» GOAL OF THE EXERCISE
When you repeat the listing below, keep every word exactly and leave out each picture.

» LISTED ENTRIES
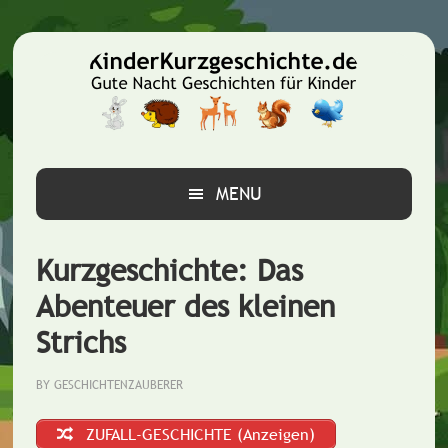
Zur
Zum
Zur
Hauptnavigation
Inhalt
Seitenspalte
springen
springen
springen
MENU
Kurzgeschichte: Das
Abenteuer des kleinen
Strichs
BY
GESCHICHTENZAUBERER
ZUFALL-GESCHICHTE (Anzeigen)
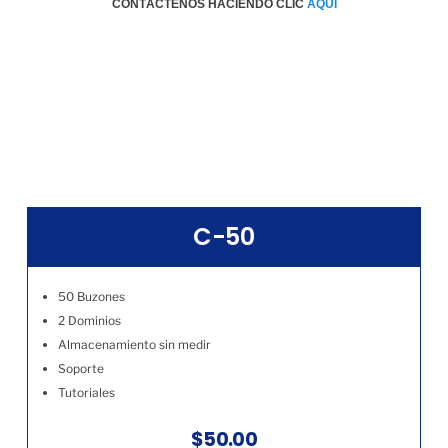
CONTÁCTENOS HACIENDO CLIC
AQÚI
C-50
50 Buzones
2 Dominios
Almacenamiento sin medir
Soporte
Tutoriales
$50.00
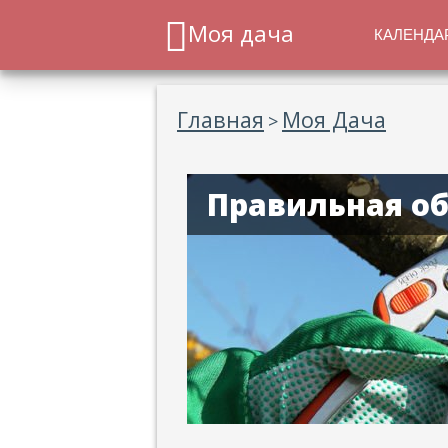
Моя дача
КАЛЕНДА
Главная
Моя Дача
>
Правильная об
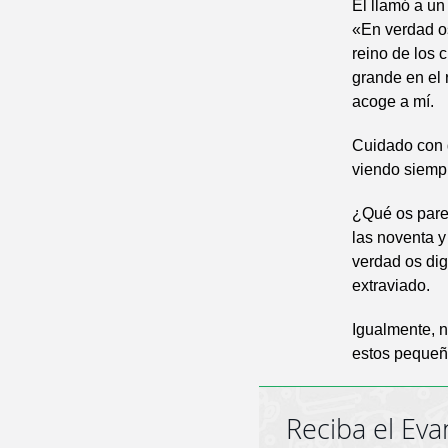
Él llamó a un
«En verdad os
reino de los 
grande en el 
acoge a mí.
Cuidado con 
viendo siempr
¿Qué os pare
las noventa y
verdad os dig
extraviado.
Igualmente, n
estos pequeñ
Reciba el Eva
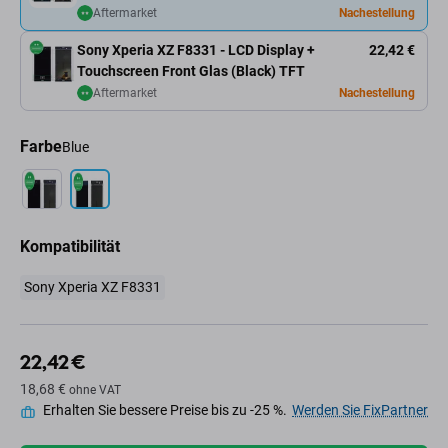
Aftermarket
Nachestellung
Sony Xperia XZ F8331 - LCD Display +
22,42 €
Touchscreen Front Glas (Black) TFT
Aftermarket
Nachestellung
Farbe
Blue
Kompatibilität
Sony Xperia XZ F8331
22,42 €
18,68 €
ohne VAT
Erhalten Sie bessere Preise bis zu -25 %.
Werden Sie FixPartner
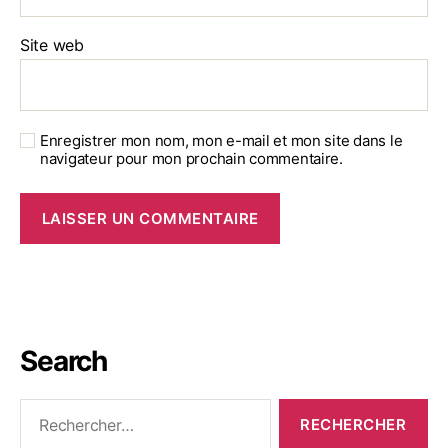
Site web
Enregistrer mon nom, mon e-mail et mon site dans le
navigateur pour mon prochain commentaire.
Search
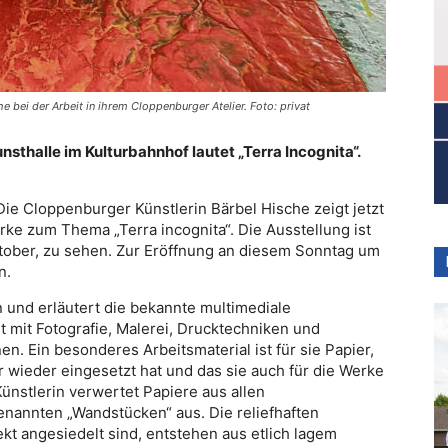
 bei der Arbeit in ihrem Cloppenburger Atelier. Foto: privat
sthalle im Kulturbahnhof lautet „Terra Incognita“.
Die Cloppenburger Künstlerin Bärbel Hische zeigt jetzt
rke zum Thema „Terra incognita“. Die Ausstellung ist
ktober, zu sehen. Zur Eröffnung an diesem Sonntag um
n.
in und erläutert die bekannte multimediale
t mit Fotografie, Malerei, Drucktechniken und
en. Ein besonderes Arbeitsmaterial ist für sie Papier,
 wieder eingesetzt hat und das sie auch für die Werke
Künstlerin verwertet Papiere aus allen
enannten „Wandstücken“ aus. Die reliefhaften
kt angesiedelt sind, entstehen aus etlich lagem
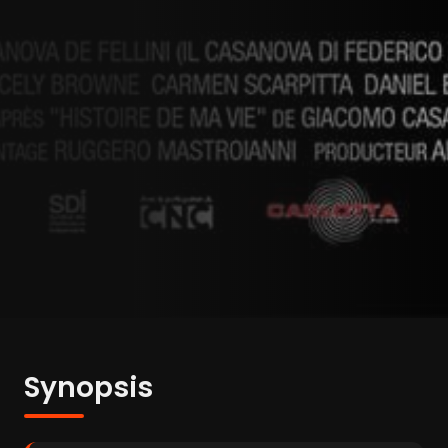
Synopsis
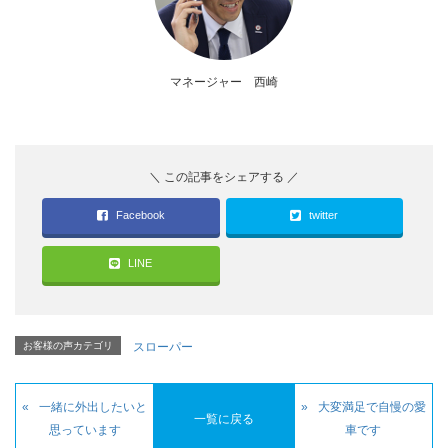
マネージャー 西崎
Facebook
twitter
LINE
お客様の声カテゴリ
スローパー
一緒に外出したいと
大変満足で自慢の愛
一覧に戻る
思っています
車です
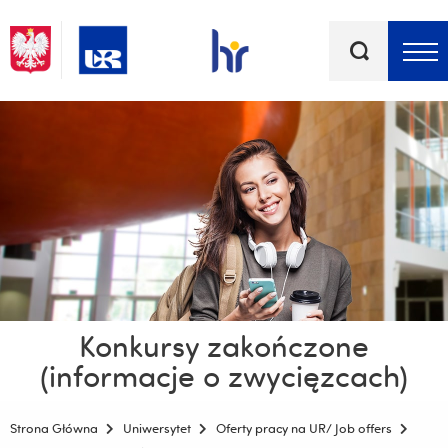
Słowa
kluczowe
Menu - górna belka
Konkursy zakończone
(informacje o zwycięzcach)
Strona Główna
Uniwersytet
Oferty pracy na UR/ Job offers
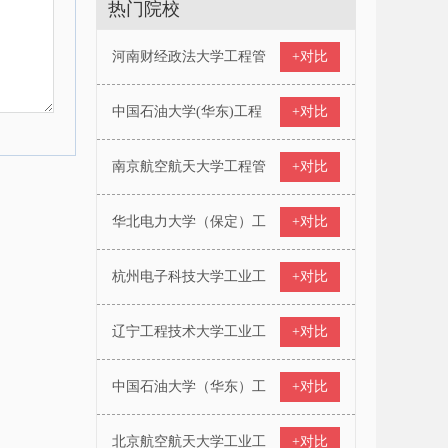
热门院校
河南财经政法大学工程管
+对比
中国石油大学(华东)工程
+对比
南京航空航天大学工程管
+对比
华北电力大学（保定）工
+对比
杭州电子科技大学工业工
+对比
辽宁工程技术大学工业工
+对比
中国石油大学（华东）工
+对比
北京航空航天大学工业工
+对比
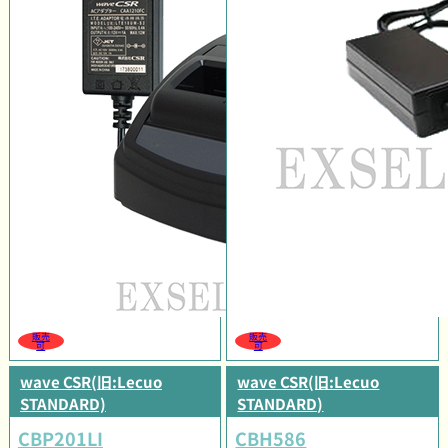
販売
販売
可
可
wave CSR(旧:Lecuo
wave CSR(旧:Lecuo
STANDARD)
STANDARD)
CBP201LI
CBH586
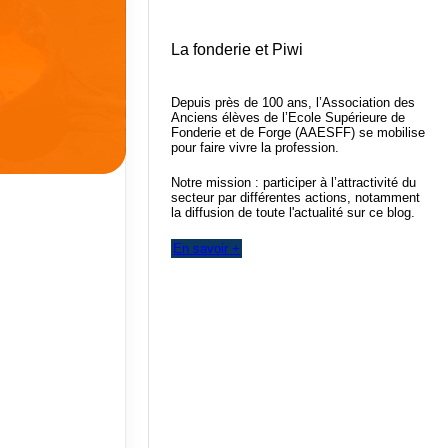
La fonderie et Piwi
Depuis près de 100 ans, l’Association des
Anciens élèves de l’Ecole Supérieure de
Fonderie et de Forge (AAESFF) se mobilise
pour faire vivre la profession.
Notre mission : participer à l’attractivité du
secteur par différentes actions, notamment
la diffusion de toute l'actualité sur ce blog.
En savoir +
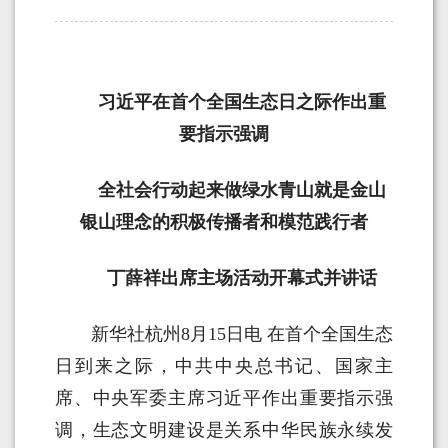
习近平在首个全国生态日之际作出重
要指示强调
全社会行动起来做绿水青山就是金山
银山理念的积极传播者和模范践行者
丁薛祥出席主场活动开幕式并讲话
新华社杭州8月15日电 在首个全国生态
日到来之际，中共中央总书记、国家主
席、中央军委主席习近平作出重要指示强
调，生态文明建设是关系中华民族永续发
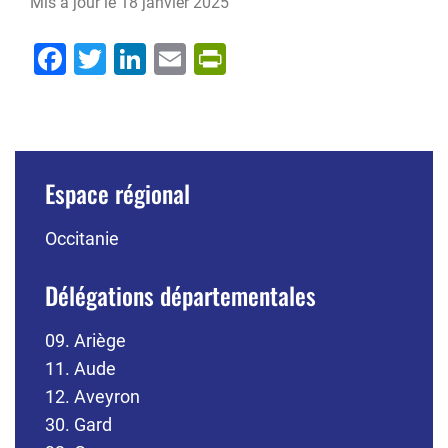
Mis à jour le
18 janvier 2025
Facebook
Twitter
LinkedIn
Email
PrintFriendly
Espace régional
Occitanie
Délégations départementales
09. Ariège
11. Aude
12. Aveyron
30. Gard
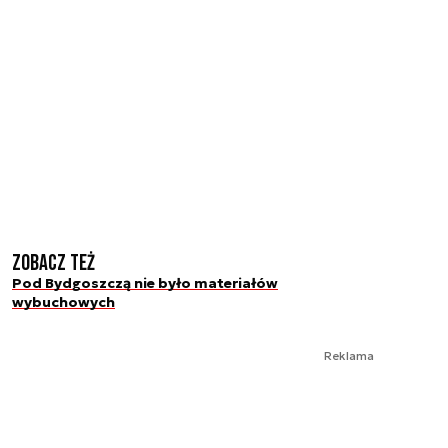
Zobacz też
Pod Bydgoszczą nie było materiałów
wybuchowych
Reklama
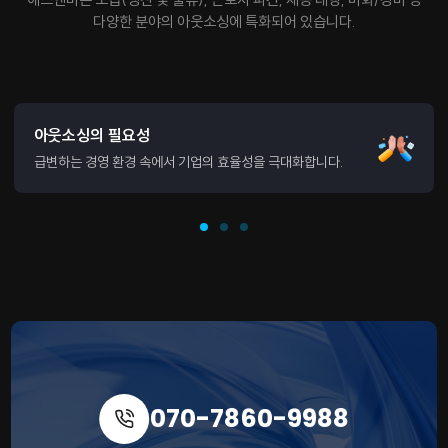
다양한 분야의 아웃소싱에 특화되어 있습니다.
아웃소싱의 필요성
급변하는 경영 환경 속에서 기업의 효율성을 극대화합니다.
070-7860-9988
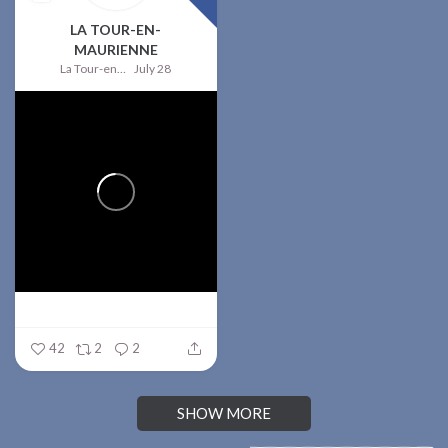
LA TOUR-EN-
MAURIENNE
La Tour-en-Maurienne
July 28
42
2
2
SHOW MORE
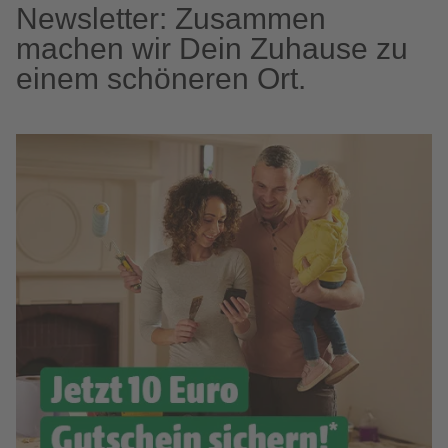
Newsletter: Zusammen
machen wir Dein Zuhause zu
einem schöneren Ort.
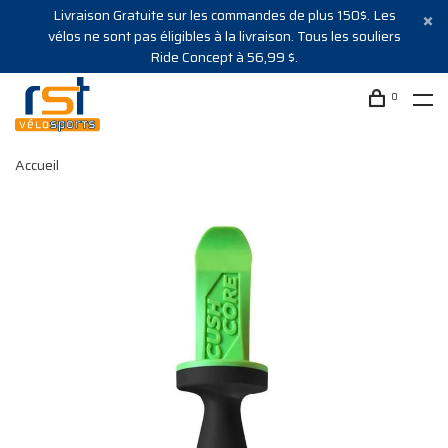
Livraison Gratuite sur les commandes de plus 150$. Les
vélos ne sont pas éligibles à la livraison. Tous les souliers
Ride Concept à 56,99 $.
0
Accueil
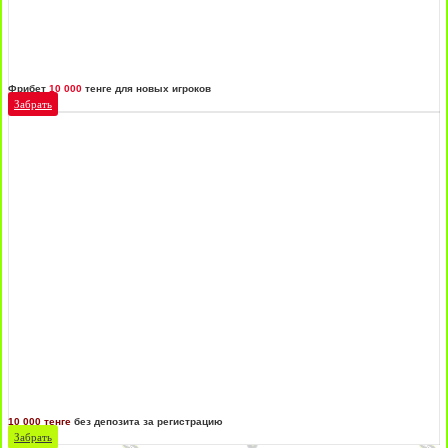
Фрибет
10 000
тенге для новых игроков
Забрать
10 000 тенге
без депозита за регистрацию
Забрать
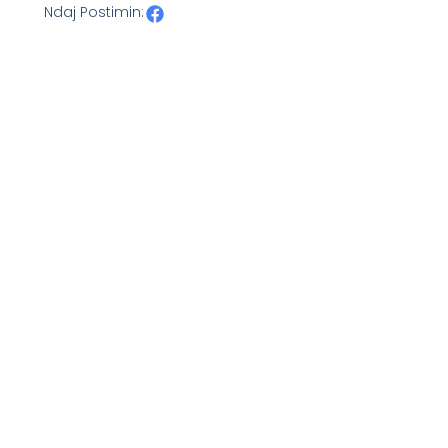
Ndaj Postimin:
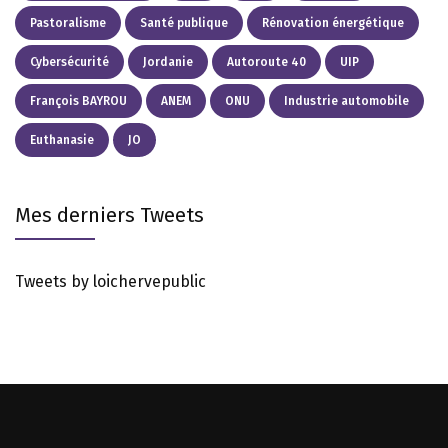
Pastoralisme
Santé publique
Rénovation énergétique
Cybersécurité
Jordanie
Autoroute 40
UIP
François BAYROU
ANEM
ONU
Industrie automobile
Euthanasie
JO
Mes derniers Tweets
Tweets by loichervepublic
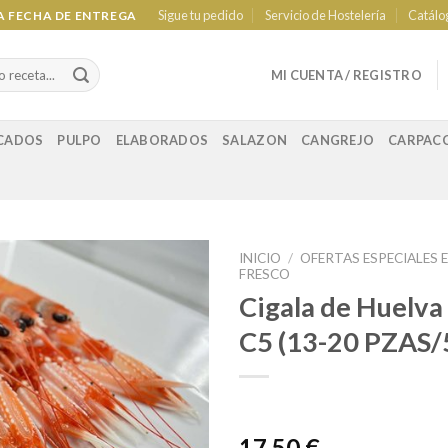
Sigue tu pedido
Servicio de Hostelería
Catálo
LA FECHA DE ENTREGA
MI CUENTA / REGISTRO
CADOS
PULPO
ELABORADOS
SALAZON
CANGREJO
CARPAC
INICIO
/
OFERTAS ESPECIALES 
FRESCO
Cigala de Huelv
Añadir a
favoritos
C5 (13-20 PZAS
17,50 €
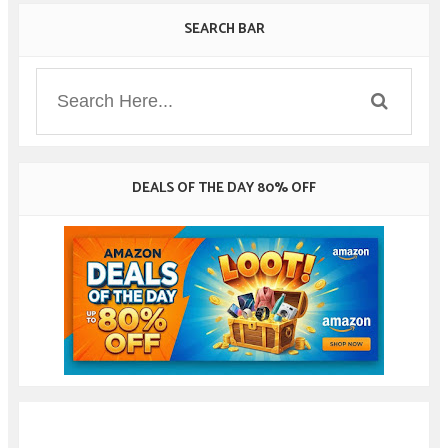
SEARCH BAR
DEALS OF THE DAY 80% OFF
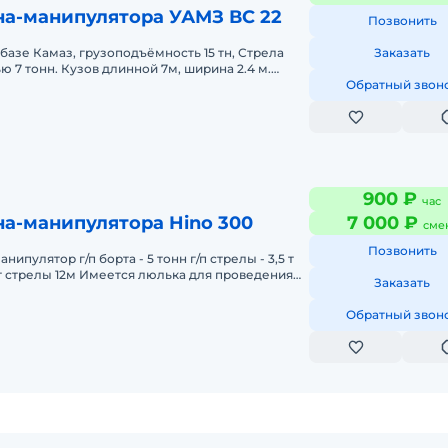
на-манипулятора УАМЗ ВС 22
Позвонить
базе Камаз, грузоподъёмность 15 тн, Стрела
Заказать
 7 тонн. Кузов длинной 7м, ширина 2.4 м.
, железобетонных плит, ко
Обратный звон
900 ₽
час
а-манипулятора Hino 300
7 000 ₽
сме
Позвонить
нипулятор г/п борта - 5 тонн г/п стрелы - 3,5 т
т стрелы 12м Имеется люлька для проведения
Заказать
аличный и бе
Обратный звон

» EXERCISE ANSWER
Zur
Zum
Zur
Hauptnavigation
Inhalt
Seitenspalte
springen
springen
springen
MENU
Kurzgeschichte: Das
Abenteuer des kleinen
Strichs
BY
GESCHICHTENZAUBERER
ZUFALL-GESCHICHTE (Anzeigen)
CONTÁCTENOS HACIENDO CLIC
AQÚI
C-50
50 Buzones
2 Dominios
Almacenamiento sin medir
Soporte
Tutoriales
$50.00
Моя дача
КАЛЕНДА
Главная
Моя Дача
>
Правильная об
Él llamó a un
«En verdad os
reino de los 
grande en el 
acoge a mí.
Cuidado con 
viendo siempr
¿Qué os pare
las noventa y
verdad os dig
extraviado.
Igualmente, n
estos pequeñ
Reciba el Eva
Aftermarket
Nachestellung
Sony Xperia XZ F8331 - LCD Display +
22,42 €
Touchscreen Front Glas (Black) TFT
Aftermarket
Nachestellung
Farbe
Blue
Kompatibilität
Sony Xperia XZ F8331
22,42 €
18,68 €
ohne VAT
Erhalten Sie bessere Preise bis zu -25 %.
Werden Sie FixPartner
Site web
Enregistrer mon nom, mon e-mail et mon site dans le
navigateur pour mon prochain commentaire.
Search
 bei der Arbeit in ihrem Cloppenburger Atelier. Foto: privat
sthalle im Kulturbahnhof lautet „Terra Incognita“.
Die Cloppenburger Künstlerin Bärbel Hische zeigt jetzt
rke zum Thema „Terra incognita“. Die Ausstellung ist
ktober, zu sehen. Zur Eröffnung an diesem Sonntag um
n.
in und erläutert die bekannte multimediale
t mit Fotografie, Malerei, Drucktechniken und
en. Ein besonderes Arbeitsmaterial ist für sie Papier,
 wieder eingesetzt hat und das sie auch für die Werke
Künstlerin verwertet Papiere aus allen
enannten „Wandstücken“ aus. Die reliefhaften
kt angesiedelt sind, entstehen aus etlich lagem
Synopsis
マネージャー 西崎
Facebook
twitter
LINE
お客様の声カテゴリ
スローパー
一緒に外出したいと
大変満足で自慢の愛
一覧に戻る
思っています
車です
Słowa
kluczowe
Menu - górna belka
Konkursy zakończone
(informacje o zwycięzcach)
Strona Główna
Uniwersytet
Oferty pracy na UR/ Job offers
热门院校
河南财经政法大学工程管
+对比
中国石油大学(华东)工程
+对比
南京航空航天大学工程管
+对比
华北电力大学（保定）工
+对比
杭州电子科技大学工业工
+对比
辽宁工程技术大学工业工
+对比
中国石油大学（华东）工
+对比
北京航空航天大学工业工
+对比
販売
販売
可
可
wave CSR(旧:Lecuo
wave CSR(旧:Lecuo
STANDARD)
STANDARD)
CBP201LI
CBH586
La fonderie et Piwi
Depuis près de 100 ans, l’Association des
Anciens élèves de l’Ecole Supérieure de
Fonderie et de Forge (AAESFF) se mobilise
pour faire vivre la profession.
Notre mission : participer à l’attractivité du
secteur par différentes actions, notamment
la diffusion de toute l'actualité sur ce blog.
En savoir +
习近平在首个全国生态日之际作出重
要指示强调
全社会行动起来做绿水青山就是金山
银山理念的积极传播者和模范践行者
丁薛祥出席主场活动开幕式并讲话
新华社杭州8月15日电 在首个全国生态
日到来之际，中共中央总书记、国家主
席、中央军委主席习近平作出重要指示强
调，生态文明建设是关系中华民族永续发
Mis à jour le
18 janvier 2025
Facebook
Twitter
LinkedIn
Email
PrintFriendly
Espace régional
Occitanie
Délégations départementales
09. Ariège
11. Aude
12. Aveyron
30. Gard
Zobacz też
Pod Bydgoszczą nie było materiałów
wybuchowych
Reklama
다양한 분야의 아웃소싱에 특화되어 있습니다.
아웃소싱의 필요성
급변하는 경영 환경 속에서 기업의 효율성을 극대화합니다.
070-7860-9988
LA TOUR-EN-
MAURIENNE
La Tour-en-Maurienne
July 28
42
2
2
SHOW MORE
Newsletter: Zusammen
machen wir Dein Zuhause zu
einem schöneren Ort.
Livraison Gratuite sur les commandes de plus 150$. Les
vélos ne sont pas éligibles à la livraison. Tous les souliers
Ride Concept à 56,99 $.
0
Accueil
Фрибет
10 000
тенге для новых игроков
Забрать
10 000 тенге
без депозита за регистрацию
Забрать
Ndaj Postimin:
Pastoralisme
Santé publique
Rénovation énergétique
Cybersécurité
Jordanie
Autoroute 40
UIP
François BAYROU
ANEM
ONU
Industrie automobile
Euthanasie
JO
Mes derniers Tweets
Tweets by loichervepublic
Sigue tu pedido
Servicio de Hostelería
Catálo
LA FECHA DE ENTREGA
MI CUENTA / REGISTRO
CADOS
PULPO
ELABORADOS
SALAZON
CANGREJO
CARPAC
INICIO
/
OFERTAS ESPECIALES 
FRESCO
Cigala de Huelv
Añadir a
favoritos
C5 (13-20 PZAS
17,50 €
SEARCH BAR
DEALS OF THE DAY 80% OFF
на-манипулятора УАМЗ ВС 22
Позвонить
базе Камаз, грузоподъёмность 15 тн, Стрела
Заказать
 7 тонн. Кузов длинной 7м, ширина 2.4 м.
, железобетонных плит, ко
Обратный звон
900 ₽
час
а-манипулятора Hino 300
7 000 ₽
сме
Позвонить
нипулятор г/п борта - 5 тонн г/п стрелы - 3,5 т
т стрелы 12м Имеется люлька для проведения
Заказать
аличный и бе
Обратный звон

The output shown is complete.